Action item:
Find the line containing "Упаковываем, отправляем транспортной" in the entries below. Reproduce that line and each one after it to the end, exactly, with no other lines.

::: Data :::

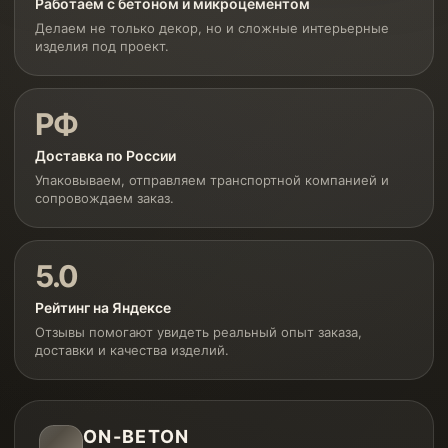
Работаем с бетоном и микроцементом
Делаем не только декор, но и сложные интерьерные
изделия под проект.
РФ
Доставка по России
Упаковываем, отправляем транспортной компанией и
сопровождаем заказ.
5.0
Рейтинг на Яндексе
Отзывы помогают увидеть реальный опыт заказа,
доставки и качества изделий.
ON-BETON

:::

Task answer:
Упаковываем, отправляем транспортной компанией и
сопровождаем заказ.
5.0
Рейтинг на Яндексе
Отзывы помогают увидеть реальный опыт заказа,
доставки и качества изделий.
ON-BETON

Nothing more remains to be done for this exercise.